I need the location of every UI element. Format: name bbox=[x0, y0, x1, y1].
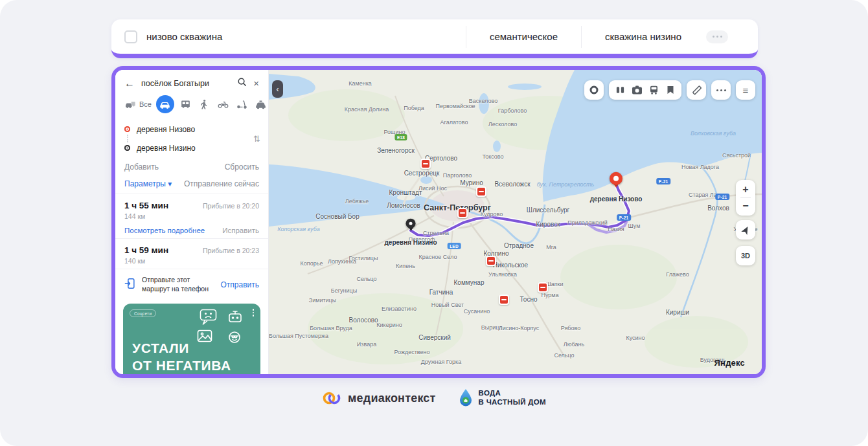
route-option-2[interactable]: 1 ч 59 мин Прибытие в 20:23 140 км bbox=[115, 240, 268, 267]
map-city-label: Лисино-Корпус bbox=[499, 325, 539, 331]
yandex-logo[interactable]: Яндекс bbox=[714, 358, 745, 368]
bookmarks-button[interactable] bbox=[662, 80, 679, 100]
ad-badge: Соцсети bbox=[130, 309, 156, 317]
swap-waypoints-icon[interactable]: ⇅ bbox=[253, 134, 260, 144]
measure-button[interactable] bbox=[687, 80, 706, 100]
water-drop-icon bbox=[458, 388, 474, 408]
close-icon[interactable]: × bbox=[253, 78, 259, 89]
send-to-phone-text: Отправьте этот маршрут на телефон bbox=[142, 276, 214, 293]
segment-semantic[interactable]: семантическое bbox=[475, 31, 572, 42]
map-water-label: Волховская губа bbox=[691, 130, 736, 137]
collapse-panel-button[interactable]: ‹ bbox=[272, 80, 283, 98]
route-option-1[interactable]: 1 ч 55 мин Прибытие в 20:20 144 км Посмо… bbox=[115, 195, 268, 237]
road-closure-marker[interactable] bbox=[476, 186, 486, 197]
map-city-label: Мурино bbox=[460, 179, 483, 186]
map-city-label: Отрадное bbox=[504, 242, 534, 249]
map-city-label: Шлиссельбург bbox=[527, 206, 569, 214]
map-city-label: Лесколово bbox=[488, 121, 517, 128]
map-city-label: Глажево bbox=[666, 271, 689, 278]
3d-view-button[interactable]: 3D bbox=[736, 246, 755, 265]
zoom-out-button[interactable]: − bbox=[736, 198, 755, 214]
map-city-label: Сосновый Бор bbox=[315, 213, 359, 220]
map-city-label: Новая Ладога bbox=[681, 164, 719, 170]
back-icon[interactable]: ← bbox=[124, 78, 135, 89]
map-city-label: Шапки bbox=[545, 281, 563, 287]
map-city-label: Ульяновка bbox=[488, 271, 517, 278]
route-endpoint-label: деревня Низино bbox=[384, 239, 437, 246]
map-water-label: бух. Петрокрепость bbox=[537, 181, 595, 188]
map-window: ← посёлок Богатыри × Все деревня Низово … bbox=[111, 66, 766, 378]
photos-button[interactable] bbox=[628, 80, 645, 100]
menu-button[interactable]: ≡ bbox=[736, 80, 755, 100]
zoom-in-button[interactable]: + bbox=[736, 182, 755, 197]
waypoint-row[interactable]: деревня Низино bbox=[124, 139, 259, 157]
segment-well[interactable]: скважина низино bbox=[591, 31, 696, 42]
road-closure-marker[interactable] bbox=[538, 282, 548, 293]
routes-panel: ← посёлок Богатыри × Все деревня Низово … bbox=[115, 70, 269, 374]
transport-button[interactable] bbox=[645, 80, 662, 100]
more-tools-button[interactable] bbox=[711, 80, 731, 100]
map-city-label: Зимитицы bbox=[309, 297, 336, 304]
map-city-label: Дружная Горка bbox=[421, 359, 461, 365]
map-city-label: Любань bbox=[564, 341, 584, 348]
query-checkbox[interactable] bbox=[124, 30, 137, 43]
params-button[interactable]: Параметры ▾ bbox=[124, 179, 172, 188]
map-city-label: Рождествено bbox=[394, 349, 429, 355]
more-button[interactable] bbox=[706, 30, 728, 43]
reset-button[interactable]: Сбросить bbox=[225, 162, 259, 172]
panoramas-button[interactable] bbox=[611, 80, 628, 100]
mode-tab-scooter[interactable] bbox=[235, 97, 249, 111]
locate-me-button[interactable] bbox=[736, 220, 755, 240]
map-city-label: Тосно bbox=[520, 296, 538, 303]
map-city-label: Гатчина bbox=[429, 289, 453, 296]
map-city-label: Мга bbox=[546, 244, 556, 251]
robot-face-icon bbox=[228, 310, 242, 323]
divider bbox=[115, 238, 268, 239]
road-closure-marker[interactable] bbox=[420, 159, 431, 169]
panel-header: ← посёлок Богатыри × bbox=[115, 70, 268, 94]
ruler-icon bbox=[691, 85, 702, 96]
map-layers-group bbox=[609, 80, 681, 100]
mediacontext-logo-icon bbox=[322, 390, 341, 407]
map-city-label: Победа bbox=[404, 105, 424, 111]
traffic-button[interactable] bbox=[584, 80, 604, 100]
mediacontext-name: медиаконтекст bbox=[348, 392, 436, 405]
road-badge: Р-21 bbox=[617, 214, 631, 221]
search-icon[interactable] bbox=[237, 77, 247, 89]
mode-tab-all[interactable]: Все bbox=[123, 97, 152, 111]
mode-tab-walk[interactable] bbox=[198, 97, 212, 111]
map-city-label: Парголово bbox=[443, 172, 472, 179]
divider bbox=[115, 269, 268, 269]
add-waypoint-button[interactable]: Добавить bbox=[124, 162, 159, 172]
send-button[interactable]: Отправить bbox=[220, 280, 259, 289]
mode-tab-bike[interactable] bbox=[216, 97, 231, 111]
map-city-label: Новый Свет bbox=[431, 302, 464, 308]
road-closure-marker[interactable] bbox=[499, 295, 509, 305]
add-reset-row: Добавить Сбросить bbox=[115, 159, 268, 175]
route-duration: 1 ч 59 мин bbox=[124, 245, 168, 255]
bus-icon bbox=[650, 85, 658, 95]
route-details-link[interactable]: Посмотреть подробнее bbox=[124, 227, 205, 234]
road-closure-marker[interactable] bbox=[486, 256, 496, 266]
search-input[interactable]: посёлок Богатыри bbox=[141, 79, 231, 88]
map-city-label: Назия bbox=[608, 226, 624, 232]
mode-tab-car[interactable] bbox=[156, 95, 174, 113]
chevron-down-icon: ▾ bbox=[168, 179, 172, 188]
waypoint-row[interactable]: деревня Низово bbox=[124, 120, 259, 139]
waypoint-a-label: деревня Низово bbox=[137, 125, 195, 134]
route-endpoint-marker[interactable] bbox=[610, 172, 622, 190]
map-canvas[interactable]: КаменкаКрасная ДолинаПобедаПервомайскоеВ… bbox=[269, 70, 762, 374]
mode-tab-taxi[interactable] bbox=[254, 97, 268, 111]
mode-tab-bus[interactable] bbox=[179, 97, 193, 111]
route-fix-link[interactable]: Исправить bbox=[222, 227, 259, 234]
departure-button[interactable]: Отправление сейчас bbox=[184, 179, 259, 188]
menu-icon: ≡ bbox=[743, 85, 749, 96]
mediacontext-brand: медиаконтекст bbox=[322, 390, 436, 407]
map-city-label: Всеволожск bbox=[494, 181, 530, 188]
road-badge: Е18 bbox=[394, 134, 407, 140]
road-closure-marker[interactable] bbox=[457, 208, 468, 218]
params-row: Параметры ▾ Отправление сейчас bbox=[115, 175, 268, 192]
route-endpoint-marker[interactable] bbox=[406, 219, 416, 234]
ad-banner[interactable]: Соцсети УСТАЛИ ОТ НЕГАТИВА bbox=[123, 304, 260, 374]
query-text: низово скважина bbox=[146, 31, 222, 42]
____________
• Goal of the exercise:
Quote all the records verbatim, dropping any pictures from your copy.

• Exercise answer:
I need the location of every UI element. Format: name bbox=[x0, y0, x1, y1].
route-option-2[interactable]: 1 ч 59 мин Прибытие в 20:23 140 км bbox=[115, 240, 268, 267]
map-city-label: Лисино-Корпус bbox=[499, 325, 539, 331]
yandex-logo[interactable]: Яндекс bbox=[714, 358, 745, 368]
bookmarks-button[interactable] bbox=[662, 80, 679, 100]
ad-badge: Соцсети bbox=[130, 309, 156, 317]
swap-waypoints-icon[interactable]: ⇅ bbox=[253, 134, 260, 144]
measure-button[interactable] bbox=[687, 80, 706, 100]
water-drop-icon bbox=[458, 388, 474, 408]
close-icon[interactable]: × bbox=[253, 78, 259, 89]
send-to-phone-text: Отправьте этот маршрут на телефон bbox=[142, 276, 214, 293]
segment-semantic[interactable]: семантическое bbox=[475, 31, 572, 42]
map-water-label: Волховская губа bbox=[691, 130, 736, 137]
collapse-panel-button[interactable]: ‹ bbox=[272, 80, 283, 98]
route-option-1[interactable]: 1 ч 55 мин Прибытие в 20:20 144 км Посмо… bbox=[115, 195, 268, 237]
road-closure-marker[interactable] bbox=[476, 186, 486, 197]
map-city-label: Мурино bbox=[460, 179, 483, 186]
map-city-label: Отрадное bbox=[504, 242, 534, 249]
map-city-label: Шлиссельбург bbox=[527, 206, 569, 214]
map-city-label: Лесколово bbox=[488, 121, 517, 128]
map-city-label: Глажево bbox=[666, 271, 689, 278]
3d-view-button[interactable]: 3D bbox=[736, 246, 755, 265]
zoom-out-button[interactable]: − bbox=[736, 198, 755, 214]
map-city-label: Сосновый Бор bbox=[315, 213, 359, 220]
map-city-label: Новая Ладога bbox=[681, 164, 719, 170]
back-icon[interactable]: ← bbox=[124, 78, 135, 89]
map-city-label: Шапки bbox=[545, 281, 563, 287]
map-city-label: Ульяновка bbox=[488, 271, 517, 278]
route-endpoint-label: деревня Низино bbox=[384, 239, 437, 246]
map-water-label: бух. Петрокрепость bbox=[537, 181, 595, 188]
map-window: ← посёлок Богатыри × Все деревня Низово … bbox=[111, 66, 766, 378]
photos-button[interactable] bbox=[628, 80, 645, 100]
menu-button[interactable]: ≡ bbox=[736, 80, 755, 100]
zoom-in-button[interactable]: + bbox=[736, 182, 755, 197]
waypoint-row[interactable]: деревня Низино bbox=[124, 139, 259, 157]
segment-well[interactable]: скважина низино bbox=[591, 31, 696, 42]
road-closure-marker[interactable] bbox=[538, 282, 548, 293]
routes-panel: ← посёлок Богатыри × Все деревня Низово … bbox=[115, 70, 269, 374]
transport-button[interactable] bbox=[645, 80, 662, 100]
more-tools-button[interactable] bbox=[711, 80, 731, 100]
map-city-label: Зимитицы bbox=[309, 297, 336, 304]
map-city-label: Дружная Горка bbox=[421, 359, 461, 365]
map-city-label: Любань bbox=[564, 341, 584, 348]
query-checkbox[interactable] bbox=[124, 30, 137, 43]
params-button[interactable]: Параметры ▾ bbox=[124, 179, 172, 188]
map-city-label: Рождествено bbox=[394, 349, 429, 355]
more-button[interactable] bbox=[706, 30, 728, 43]
reset-button[interactable]: Сбросить bbox=[225, 162, 259, 172]
panoramas-button[interactable] bbox=[611, 80, 628, 100]
mode-tab-scooter[interactable] bbox=[235, 97, 249, 111]
locate-me-button[interactable] bbox=[736, 220, 755, 240]
map-city-label: Тосно bbox=[520, 296, 538, 303]
map-city-label: Гатчина bbox=[429, 289, 453, 296]
map-city-label: Мга bbox=[546, 244, 556, 251]
robot-face-icon bbox=[228, 310, 242, 323]
divider bbox=[115, 238, 268, 239]
road-closure-marker[interactable] bbox=[420, 159, 431, 169]
panel-header: ← посёлок Богатыри × bbox=[115, 70, 268, 94]
ruler-icon bbox=[691, 85, 702, 96]
map-layers-group bbox=[609, 80, 681, 100]
mediacontext-logo-icon bbox=[322, 390, 341, 407]
map-city-label: Победа bbox=[404, 105, 424, 111]
traffic-button[interactable] bbox=[584, 80, 604, 100]
mediacontext-name: медиаконтекст bbox=[348, 392, 436, 405]
road-badge: Р-21 bbox=[617, 214, 631, 221]
search-icon[interactable] bbox=[237, 77, 247, 89]
mode-tab-all[interactable]: Все bbox=[123, 97, 152, 111]
mode-tab-walk[interactable] bbox=[198, 97, 212, 111]
map-city-label: Парголово bbox=[443, 172, 472, 179]
divider bbox=[115, 269, 268, 269]
add-waypoint-button[interactable]: Добавить bbox=[124, 162, 159, 172]
send-button[interactable]: Отправить bbox=[220, 280, 259, 289]
mode-tab-bike[interactable] bbox=[216, 97, 231, 111]
map-city-label: Новый Свет bbox=[431, 302, 464, 308]
road-closure-marker[interactable] bbox=[499, 295, 509, 305]
add-reset-row: Добавить Сбросить bbox=[115, 159, 268, 175]
route-duration: 1 ч 59 мин bbox=[124, 245, 168, 255]
bus-icon bbox=[650, 85, 658, 95]
route-details-link[interactable]: Посмотреть подробнее bbox=[124, 227, 205, 234]
road-closure-marker[interactable] bbox=[486, 256, 496, 266]
search-input[interactable]: посёлок Богатыри bbox=[141, 79, 231, 88]
map-city-label: Назия bbox=[608, 226, 624, 232]
mode-tab-car[interactable] bbox=[156, 95, 174, 113]
chevron-down-icon: ▾ bbox=[168, 179, 172, 188]
waypoint-row[interactable]: деревня Низово bbox=[124, 120, 259, 139]
waypoint-a-label: деревня Низово bbox=[137, 125, 195, 134]
route-endpoint-marker[interactable] bbox=[610, 172, 622, 190]
map-canvas[interactable]: КаменкаКрасная ДолинаПобедаПервомайскоеВ… bbox=[269, 70, 762, 374]
mode-tab-taxi[interactable] bbox=[254, 97, 268, 111]
mode-tab-bus[interactable] bbox=[179, 97, 193, 111]
route-fix-link[interactable]: Исправить bbox=[222, 227, 259, 234]
departure-button[interactable]: Отправление сейчас bbox=[184, 179, 259, 188]
menu-icon: ≡ bbox=[743, 85, 749, 96]
mediacontext-brand: медиаконтекст bbox=[322, 390, 436, 407]
map-city-label: Всеволожск bbox=[494, 181, 530, 188]
road-badge: Е18 bbox=[394, 134, 407, 140]
road-closure-marker[interactable] bbox=[457, 208, 468, 218]
params-row: Параметры ▾ Отправление сейчас bbox=[115, 175, 268, 192]
route-endpoint-marker[interactable] bbox=[406, 219, 416, 234]
ad-banner[interactable]: Соцсети УСТАЛИ ОТ НЕГАТИВА bbox=[123, 304, 260, 374]
query-text: низово скважина bbox=[146, 31, 222, 42]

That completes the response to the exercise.